* Task to carry out:
Please transcribe exactly, and only, the lines of the data below between the line holding "Partnerprogrammet" and the line holding "VoIP-telefonsystem", inclusive.
Start of Block
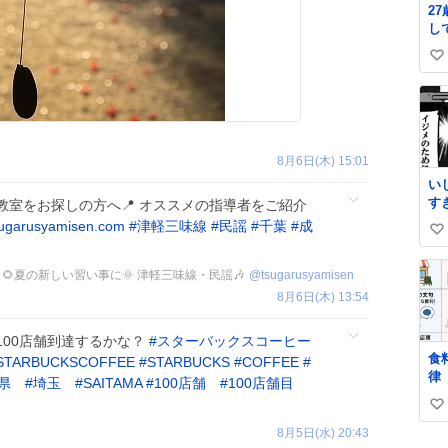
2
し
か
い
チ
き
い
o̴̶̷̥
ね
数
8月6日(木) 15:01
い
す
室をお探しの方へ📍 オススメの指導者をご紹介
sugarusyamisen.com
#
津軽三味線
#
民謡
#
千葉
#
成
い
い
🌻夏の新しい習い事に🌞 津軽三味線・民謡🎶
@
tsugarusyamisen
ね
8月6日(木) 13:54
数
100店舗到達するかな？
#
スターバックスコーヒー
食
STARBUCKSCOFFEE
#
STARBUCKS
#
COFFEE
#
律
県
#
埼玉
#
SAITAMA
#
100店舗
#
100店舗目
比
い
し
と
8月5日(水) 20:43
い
End of Block
Start of Block
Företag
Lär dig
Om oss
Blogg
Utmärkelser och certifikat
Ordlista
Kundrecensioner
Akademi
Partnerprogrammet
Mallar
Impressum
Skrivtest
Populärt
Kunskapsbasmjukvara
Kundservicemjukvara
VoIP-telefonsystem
End of Block
* Answer section:
Partnerprogrammet
Mallar
Impressum
Skrivtest
Populärt
Kunskapsbasmjukvara
Kundservicemjukvara
VoIP-telefonsystem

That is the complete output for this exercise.